As part of its $6 billion annual dedication to research and development, IBM announced a number of storage systems designed for efficiency and optimized for workloads such as transaction processing and analytics. In the announcement, the company cited an IDC study that anticipated worldwide data storage capacity to continue to grow at a compound yearly rate of 49.8 percent through 2014.
The featured products include: IBM Storwize V7000, a midrange disk storage system for data management, with accompanying implementation services available; IBM System Storage DS8800, offering up to 40 percent faster performance than its predecessor, with support starting next year for IBM Easy Tier; updated SAN Volume Controller software, which includes Easy Tier and has an enhanced administrator GUI and increased scalability; IBM Systems Director Storage Control software, which manages storage, servers and network technology through a single interface; and IBM Tivoli Storage Productivity Center v. 4.2 featuring enhancements for midrange systems.
In highlighting the releases, IBM compared the capabilities of Storwize V7000 against those of IBM RAMAC, one of its computing prototypes from the 1950s. The RAMAC took up an entire room to store 20 megabytes of data, or about as much as it would take to store one song on an MP3 player.

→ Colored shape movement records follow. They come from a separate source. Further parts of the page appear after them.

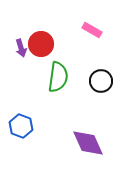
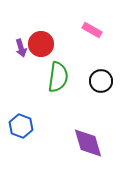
purple diamond: rotated 8 degrees clockwise
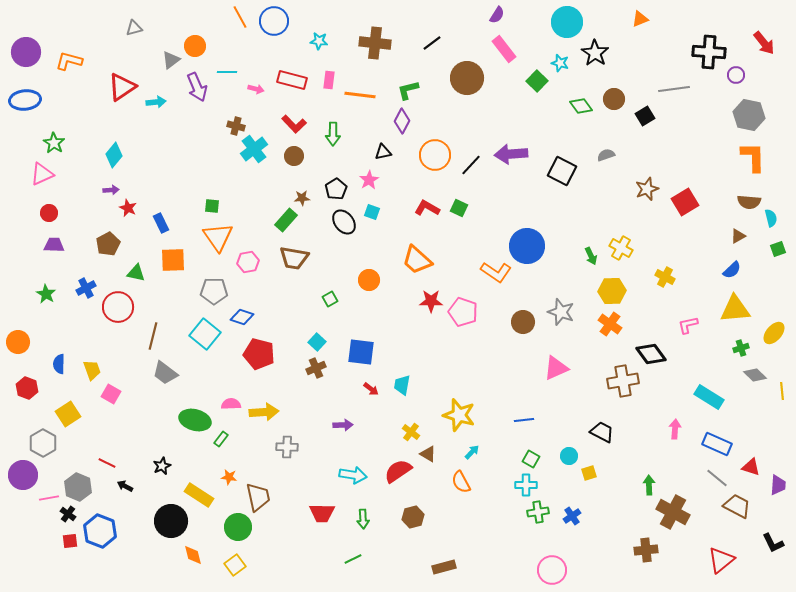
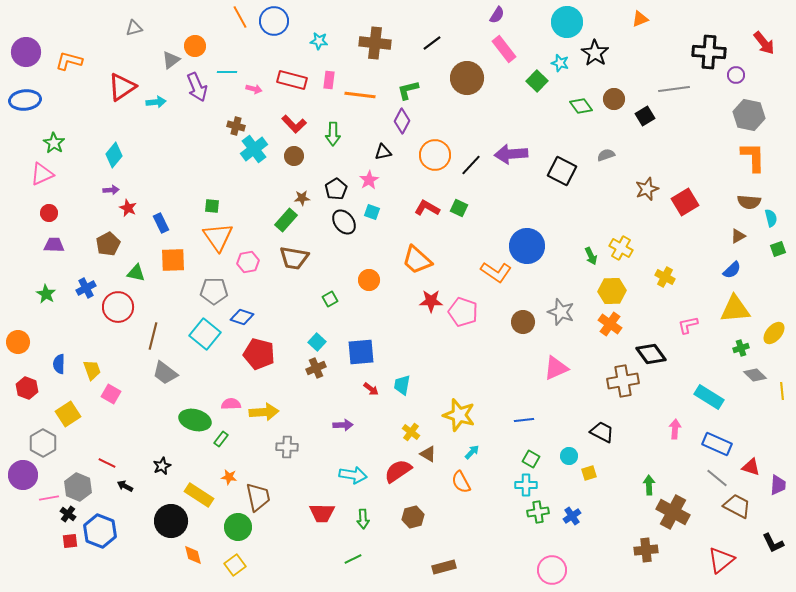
pink arrow at (256, 89): moved 2 px left
blue square at (361, 352): rotated 12 degrees counterclockwise
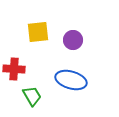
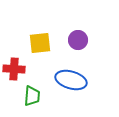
yellow square: moved 2 px right, 11 px down
purple circle: moved 5 px right
green trapezoid: rotated 35 degrees clockwise
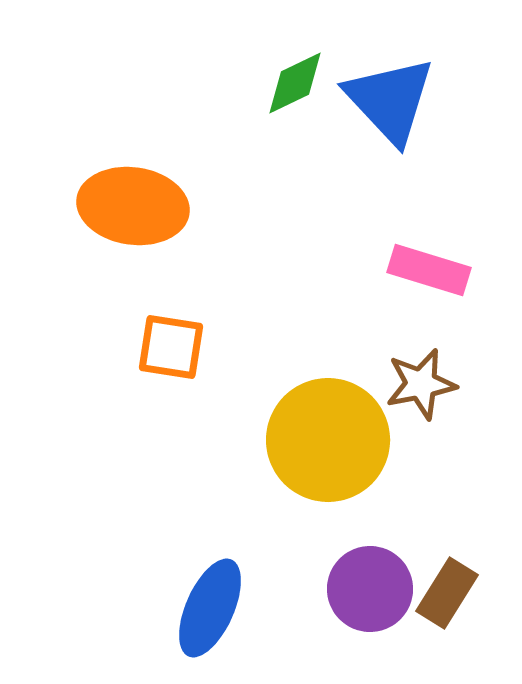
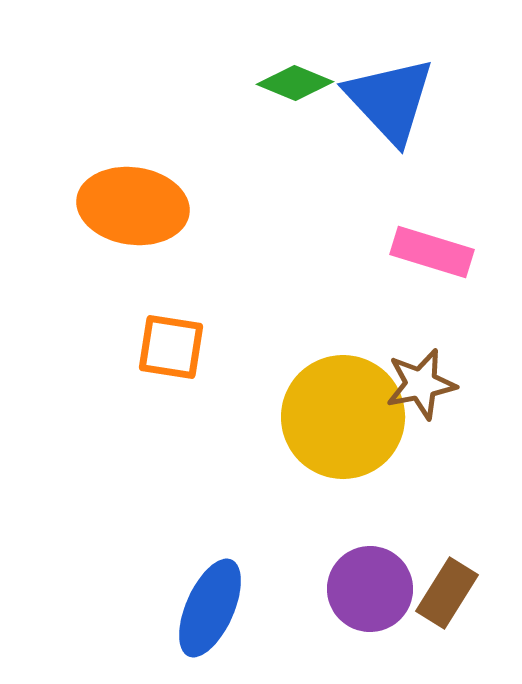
green diamond: rotated 48 degrees clockwise
pink rectangle: moved 3 px right, 18 px up
yellow circle: moved 15 px right, 23 px up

The new Storwize V7000 can store one million times more than RAMAC and can fit on a desktop.
In a news release on the products, Brian Truskowski, general manager of IBM storage, said: “IBM is combining home-grown storage innovations like our Easy Tier technology together with acquisitions of industry leading storage technologies such as XIV to deliver our clients a truly unmatched portfolio of storage solutions.”